Member of the Wisconsin State Assembly
- In office January 1, 1855 – January 7, 1856
- Preceded by: Edward Lees
- Succeeded by: John James
- Constituency: Waukesha 3rd district
- In office June 5, 1848 – January 1, 1849
- Preceded by: Position established
- Succeeded by: Thomas Sugden
- Constituency: Waukesha 5th district

Personal details
- Born: October 10, 1800 Thurman's Patent, New York, U.S.
- Died: January 26, 1884 Waukesha County, Wisconsin, U.S.
- Resting place: Oak Knoll Cemetery, Mukwonago, Wisconsin
- Party: Democratic

= Joseph Bond =

American pioneer and politician (1800–1884)

Joseph Bond (October 10, 1800 – January 26, 1884) was a pioneer settler of what became Waukesha County in Wisconsin Territory, and an active Democratic politician, serving in the territorial legislature and later in the Wisconsin State Assembly as well as holding local offices.

==Background==
Bond was born on October 10, 1800, in Thurman's Patent (now Warrensburg), New York, their eleventh and last child (his mother was over 50 years old). His parents were Quakers who had come to New York from England as children in the 1760s. He dropped out of school before his 12th birthday. He became a farmer in East Hamburg, New York, and prospered sufficiently that he was able to sell his farm at a profit before coming to Mukwonago, Wisconsin Territory in June 1839, and buy a farm of 280 acres soon after his advent. Long-time friend Andrew E. Elmore described Bond at their first meeting that year thus, the brawny, erect figure of what I thought was the tallest man I ever had seen... taking the ax, attacked the stump in scientific backwoods style, with astonishing strength... (Bond stood six foot four inches tall.)

==Legislative career==
Bond was a Democrat, boasting of having voted for Andrew Jackson in 1828. At the time of his first arrival, Mukwonago was part of Milwaukee County, and he served several years as a county supervisor for that area. He served as one of the members of the Territorial House of Representatives from the district including his area for the first (1840–41) and second (1841–42) sessions of the Third Legislative Assembly.

A mass meeting was held at Waukesha (then called Prairieville) late in 1845, to discuss the idea dividing the county, at which Bond presided. A committee was chosen to pick a name for the new entity, and Bond (known as an admirer and advocate of Native American names) made two suggestions of names from the Potawatomi language, one of which (Wauk-tsha or Wauk-shah, meaning "fox") was adopted, although in the process of committee deliberation and legislative haggling, the forms Bond suggested were discarded in favor of "Waukesha", a three-syllable word with no meaning in Potawatomi. Bond himself was known to them as Netch ("Open Hand", because he gave them tobacco), or Wau-bus-kee (which means "white").

In April 1846, a referendum did lead to the splitting-off of what became Waukesha County from the eastern remainder of Milwaukee County, and Bond was one of the county supervisors chosen to organize the new county government. He remained as a supervisor for the 1847 term as well.

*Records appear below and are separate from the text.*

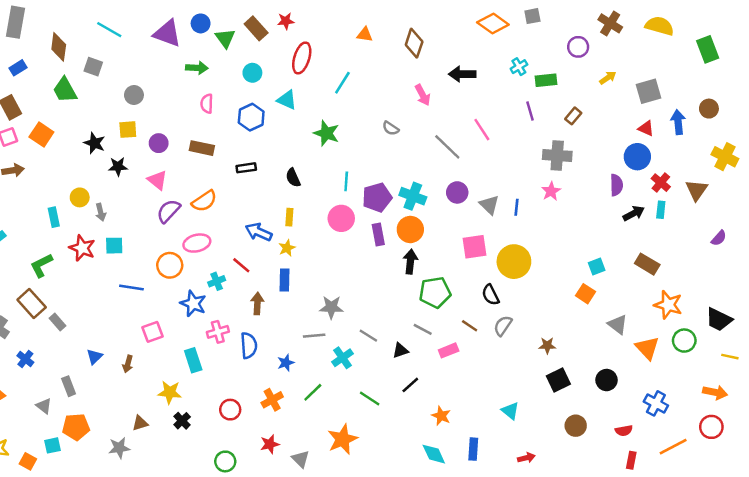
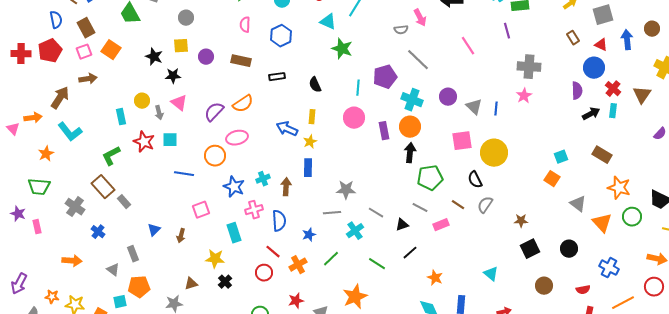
cyan triangle: (287, 100) -> (328, 22), moved
brown rectangle: (573, 116) -> (573, 38), moved, turned -72
gray semicircle: (391, 128) -> (401, 30), moved, turned -40
gray line: (447, 147) -> (418, 60), moved
pink triangle: (157, 180) -> (179, 103), moved
purple pentagon: (377, 197) -> (385, 77), moved
red line: (241, 265) -> (273, 252), moved
cyan cross: (217, 281) -> (263, 179), moved

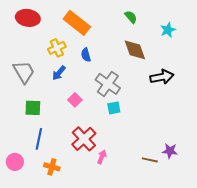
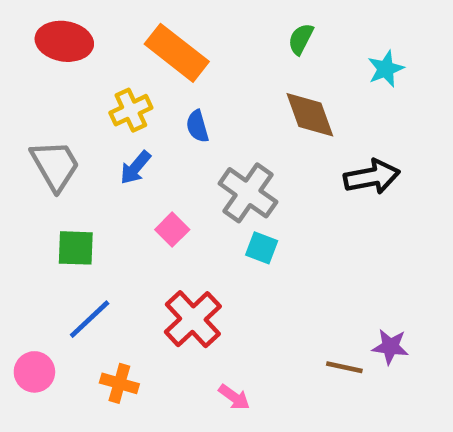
green semicircle: (131, 17) -> (301, 39), turned -112
cyan square: (114, 108) -> (262, 248), turned 32
blue line: (39, 139) -> (90, 319), turned 35
pink arrow: (102, 157) -> (234, 397), moved, turned 104

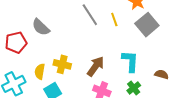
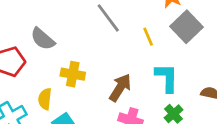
yellow line: (114, 19) -> (148, 37), moved
yellow cross: (62, 64) -> (73, 74), moved

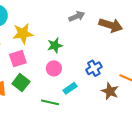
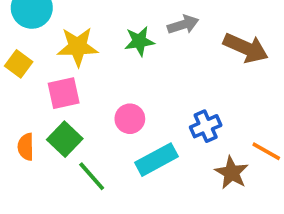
green star: (55, 45) -> (139, 41), moved
cyan rectangle: (70, 88) -> (156, 160), size x1.5
green line: (50, 102) -> (92, 176), moved, turned 30

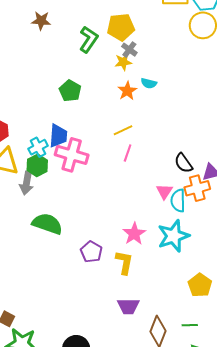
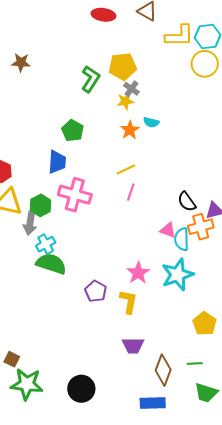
brown star: (41, 21) -> (21, 63), moved
blue trapezoid: (58, 136) -> (57, 162), moved
cyan cross: (38, 147) -> (46, 244), moved
pink triangle: (164, 191) -> (168, 230), turned -42

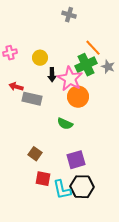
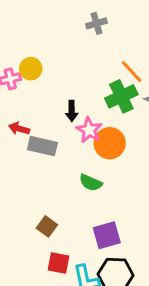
gray cross: (69, 15) -> (97, 23), turned -32
yellow circle: (40, 58) -> (31, 69), moved
pink star: (70, 79) -> (89, 130), moved, size x0.7

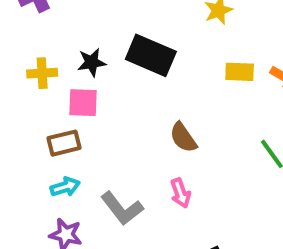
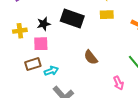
yellow rectangle: (240, 72) -> (107, 15), moved
cyan arrow: (65, 187) -> (51, 71), moved
pink arrow: (180, 193) -> (118, 83), moved

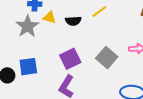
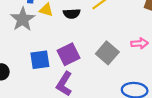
blue square: (28, 67) -> (40, 60), moved

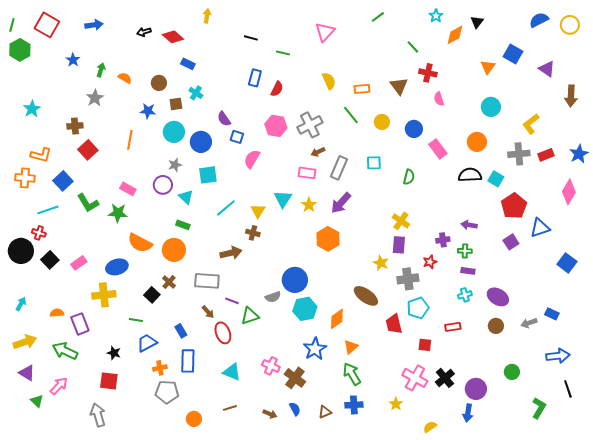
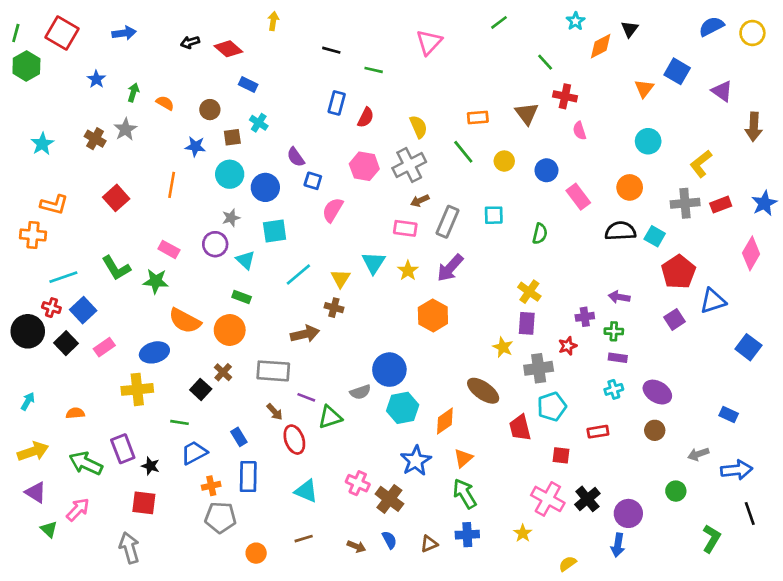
yellow semicircle: (329, 81) -> (418, 127), moved
brown cross: (75, 126) -> (95, 139), moved, turned 35
blue square: (63, 181) -> (83, 310), moved
gray arrow: (529, 323) -> (698, 454), moved
purple rectangle: (80, 324) -> (123, 449), moved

Upon Wisconsin achieving statehood, Bond was elected for Waukesha County's 5th State Assembly district (towns of Genesee, Delafield and Pewaukee) for the 1st Wisconsin Legislature in 1848. He was succeeded for the next term by Thomas Sugden, a Whig. He was elected once more to the 8th Wisconsin Legislature of 1855, succeeding Whig Chauncey Purple in what was now the 2nd Waukesha County district. He would be succeeded by fellow Democrat James Weaver.

In 1861, Bond was nominated for the Wisconsin State Senate, but withdrew, choosing instead to support the Republican candidate, John Hodgson.

Bond died on January 26, 1884, and was buried in Waukesha, Wisconsin. Bond had ordered his own coffin in advance, with simple iron handles prepared by the local blacksmith; and at Bond's request, Elmore was the sole speaker at the funeral.